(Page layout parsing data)
:::::
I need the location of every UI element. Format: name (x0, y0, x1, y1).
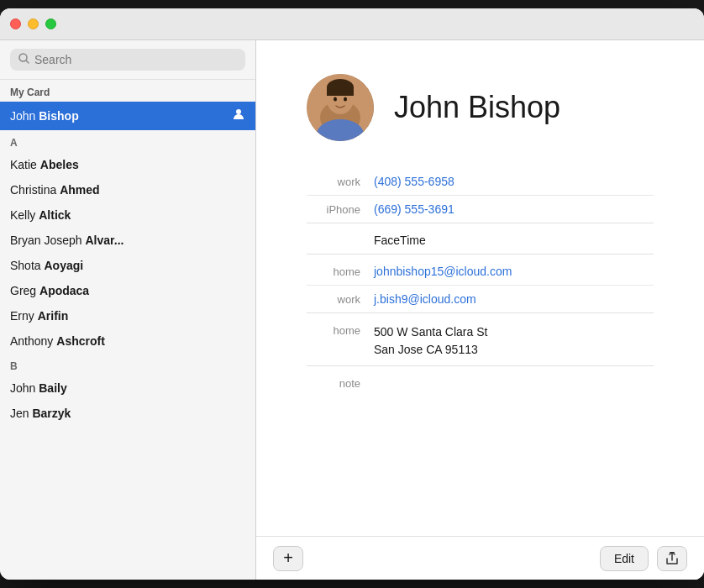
search-bar (0, 40, 255, 80)
field-label-facetime (307, 234, 374, 234)
field-iphone: iPhone (669) 555-3691 (307, 196, 654, 223)
name-first: John (10, 109, 39, 123)
email-group: home johnbishop15@icloud.com work j.bish… (307, 258, 654, 313)
field-label-address: home (307, 323, 374, 337)
content-area: My Card John Bishop A Katie Abeles (0, 40, 704, 580)
svg-line-1 (26, 60, 29, 63)
field-label-work-email: work (307, 292, 374, 306)
svg-point-2 (236, 109, 241, 114)
contact-item-altick[interactable]: Kelly Altick (0, 202, 255, 228)
contact-name: Kelly Altick (10, 208, 71, 222)
contact-name: Anthony Ashcroft (10, 334, 105, 348)
svg-point-9 (344, 97, 347, 102)
avatar (307, 74, 374, 141)
contact-detail: John Bishop work (408) 555-6958 iPhone (… (256, 40, 704, 536)
share-button[interactable] (657, 546, 687, 571)
field-label-note: note (307, 376, 374, 390)
contact-name: John Baily (10, 381, 67, 395)
traffic-lights (10, 18, 56, 29)
field-value-work-email[interactable]: j.bish9@icloud.com (374, 292, 654, 306)
field-value-home-email[interactable]: johnbishop15@icloud.com (374, 265, 654, 278)
my-card-name: John Bishop (10, 109, 79, 123)
close-button[interactable] (10, 18, 21, 29)
field-home-address: home 500 W Santa Clara StSan Jose CA 951… (307, 317, 654, 365)
my-card-label: My Card (0, 80, 255, 102)
contact-item-arifin[interactable]: Erny Arifin (0, 303, 255, 328)
contact-header: John Bishop (307, 74, 654, 141)
search-wrapper[interactable] (10, 49, 245, 71)
field-note: note (307, 370, 654, 396)
main-panel: John Bishop work (408) 555-6958 iPhone (… (256, 40, 704, 580)
contact-name: Katie Abeles (10, 158, 79, 171)
field-value-address: 500 W Santa Clara StSan Jose CA 95113 (374, 323, 654, 359)
field-work-phone: work (408) 555-6958 (307, 168, 654, 196)
contact-name: Shota Aoyagi (10, 259, 83, 272)
contact-name: Christina Ahmed (10, 183, 100, 197)
field-value-work-phone[interactable]: (408) 555-6958 (374, 175, 654, 188)
contact-fields: work (408) 555-6958 iPhone (669) 555-369… (307, 168, 654, 396)
search-input[interactable] (34, 53, 237, 66)
field-label-iphone: iPhone (307, 202, 374, 216)
field-work-email: work j.bish9@icloud.com (307, 286, 654, 312)
contact-name-heading: John Bishop (394, 90, 560, 125)
main-window: My Card John Bishop A Katie Abeles (0, 8, 704, 580)
contact-item-ashcroft[interactable]: Anthony Ashcroft (0, 328, 255, 354)
facetime-group: FaceTime (307, 227, 654, 255)
maximize-button[interactable] (45, 18, 56, 29)
svg-point-8 (334, 97, 337, 102)
contact-item-abeles[interactable]: Katie Abeles (0, 152, 255, 177)
sidebar: My Card John Bishop A Katie Abeles (0, 40, 256, 580)
contact-item-ahmed[interactable]: Christina Ahmed (0, 177, 255, 202)
name-last: Bishop (39, 109, 78, 123)
field-value-iphone[interactable]: (669) 555-3691 (374, 202, 654, 216)
titlebar (0, 8, 704, 40)
contact-name: Jen Barzyk (10, 407, 71, 420)
field-label-work: work (307, 175, 374, 188)
minimize-button[interactable] (28, 18, 39, 29)
contact-item-aoyagi[interactable]: Shota Aoyagi (0, 253, 255, 278)
contact-name: Bryan Joseph Alvar... (10, 234, 123, 247)
toolbar-center: Edit (600, 546, 687, 571)
address-group: home 500 W Santa Clara StSan Jose CA 951… (307, 317, 654, 366)
contact-name: Erny Arifin (10, 309, 68, 323)
note-group: note (307, 370, 654, 396)
phone-group: work (408) 555-6958 iPhone (669) 555-369… (307, 168, 654, 223)
share-icon (665, 552, 679, 565)
add-contact-button[interactable]: + (273, 546, 303, 571)
contacts-list: My Card John Bishop A Katie Abeles (0, 80, 255, 580)
field-facetime: FaceTime (307, 227, 654, 254)
section-header-a: A (0, 130, 255, 152)
my-card-contact[interactable]: John Bishop (0, 102, 255, 130)
contact-item-apodaca[interactable]: Greg Apodaca (0, 278, 255, 303)
contact-name: Greg Apodaca (10, 284, 89, 297)
bottom-toolbar: + Edit (256, 536, 704, 580)
field-home-email: home johnbishop15@icloud.com (307, 258, 654, 286)
contact-item-baily[interactable]: John Baily (0, 375, 255, 401)
field-label-home-email: home (307, 265, 374, 278)
svg-rect-7 (327, 87, 354, 96)
search-icon (18, 53, 29, 66)
contact-item-barzyk[interactable]: Jen Barzyk (0, 401, 255, 426)
person-icon (232, 108, 245, 124)
contact-item-alvar[interactable]: Bryan Joseph Alvar... (0, 228, 255, 253)
edit-button[interactable]: Edit (600, 546, 649, 571)
field-value-facetime[interactable]: FaceTime (374, 234, 654, 247)
section-header-b: B (0, 354, 255, 375)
:::::
**Activity:** Each record above must be set down again unchanged, with its pictures left out.

**Reply:**
I need the location of every UI element. Format: name (x0, y0, x1, y1).
search-bar (0, 40, 255, 80)
field-label-facetime (307, 234, 374, 234)
field-iphone: iPhone (669) 555-3691 (307, 196, 654, 223)
name-first: John (10, 109, 39, 123)
email-group: home johnbishop15@icloud.com work j.bish… (307, 258, 654, 313)
field-label-address: home (307, 323, 374, 337)
content-area: My Card John Bishop A Katie Abeles (0, 40, 704, 580)
svg-line-1 (26, 60, 29, 63)
field-label-work-email: work (307, 292, 374, 306)
svg-point-2 (236, 109, 241, 114)
contact-item-altick[interactable]: Kelly Altick (0, 202, 255, 228)
contact-name: Kelly Altick (10, 208, 71, 222)
contact-name: Anthony Ashcroft (10, 334, 105, 348)
svg-point-9 (344, 97, 347, 102)
avatar (307, 74, 374, 141)
contact-detail: John Bishop work (408) 555-6958 iPhone (… (256, 40, 704, 536)
share-button[interactable] (657, 546, 687, 571)
field-label-note: note (307, 376, 374, 390)
contact-name: John Baily (10, 381, 67, 395)
traffic-lights (10, 18, 56, 29)
field-value-work-email[interactable]: j.bish9@icloud.com (374, 292, 654, 306)
field-value-home-email[interactable]: johnbishop15@icloud.com (374, 265, 654, 278)
my-card-name: John Bishop (10, 109, 79, 123)
close-button[interactable] (10, 18, 21, 29)
field-home-address: home 500 W Santa Clara StSan Jose CA 951… (307, 317, 654, 365)
my-card-label: My Card (0, 80, 255, 102)
contact-item-arifin[interactable]: Erny Arifin (0, 303, 255, 328)
contact-header: John Bishop (307, 74, 654, 141)
search-wrapper[interactable] (10, 49, 245, 71)
field-note: note (307, 370, 654, 396)
main-panel: John Bishop work (408) 555-6958 iPhone (… (256, 40, 704, 580)
contact-name: Katie Abeles (10, 158, 79, 171)
field-value-address: 500 W Santa Clara StSan Jose CA 95113 (374, 323, 654, 359)
field-work-phone: work (408) 555-6958 (307, 168, 654, 196)
contact-name: Shota Aoyagi (10, 259, 83, 272)
contact-name: Christina Ahmed (10, 183, 100, 197)
field-value-work-phone[interactable]: (408) 555-6958 (374, 175, 654, 188)
contact-fields: work (408) 555-6958 iPhone (669) 555-369… (307, 168, 654, 396)
search-input[interactable] (34, 53, 237, 66)
field-label-iphone: iPhone (307, 202, 374, 216)
field-work-email: work j.bish9@icloud.com (307, 286, 654, 312)
contact-name-heading: John Bishop (394, 90, 560, 125)
main-window: My Card John Bishop A Katie Abeles (0, 8, 704, 580)
contact-item-ashcroft[interactable]: Anthony Ashcroft (0, 328, 255, 354)
facetime-group: FaceTime (307, 227, 654, 255)
maximize-button[interactable] (45, 18, 56, 29)
svg-point-8 (334, 97, 337, 102)
contact-item-abeles[interactable]: Katie Abeles (0, 152, 255, 177)
sidebar: My Card John Bishop A Katie Abeles (0, 40, 256, 580)
contact-item-ahmed[interactable]: Christina Ahmed (0, 177, 255, 202)
name-last: Bishop (39, 109, 78, 123)
field-value-iphone[interactable]: (669) 555-3691 (374, 202, 654, 216)
titlebar (0, 8, 704, 40)
contact-name: Jen Barzyk (10, 407, 71, 420)
field-label-work: work (307, 175, 374, 188)
minimize-button[interactable] (28, 18, 39, 29)
contact-item-aoyagi[interactable]: Shota Aoyagi (0, 253, 255, 278)
contact-name: Bryan Joseph Alvar... (10, 234, 123, 247)
toolbar-center: Edit (600, 546, 687, 571)
address-group: home 500 W Santa Clara StSan Jose CA 951… (307, 317, 654, 366)
contact-name: Erny Arifin (10, 309, 68, 323)
note-group: note (307, 370, 654, 396)
phone-group: work (408) 555-6958 iPhone (669) 555-369… (307, 168, 654, 223)
share-icon (665, 552, 679, 565)
add-contact-button[interactable]: + (273, 546, 303, 571)
contacts-list: My Card John Bishop A Katie Abeles (0, 80, 255, 580)
field-facetime: FaceTime (307, 227, 654, 254)
section-header-a: A (0, 130, 255, 152)
my-card-contact[interactable]: John Bishop (0, 102, 255, 130)
contact-item-apodaca[interactable]: Greg Apodaca (0, 278, 255, 303)
contact-name: Greg Apodaca (10, 284, 89, 297)
bottom-toolbar: + Edit (256, 536, 704, 580)
field-home-email: home johnbishop15@icloud.com (307, 258, 654, 286)
contact-item-baily[interactable]: John Baily (0, 375, 255, 401)
field-label-home-email: home (307, 265, 374, 278)
svg-rect-7 (327, 87, 354, 96)
search-icon (18, 53, 29, 66)
contact-item-barzyk[interactable]: Jen Barzyk (0, 401, 255, 426)
person-icon (232, 108, 245, 124)
contact-item-alvar[interactable]: Bryan Joseph Alvar... (0, 228, 255, 253)
edit-button[interactable]: Edit (600, 546, 649, 571)
field-value-facetime[interactable]: FaceTime (374, 234, 654, 247)
section-header-b: B (0, 354, 255, 375)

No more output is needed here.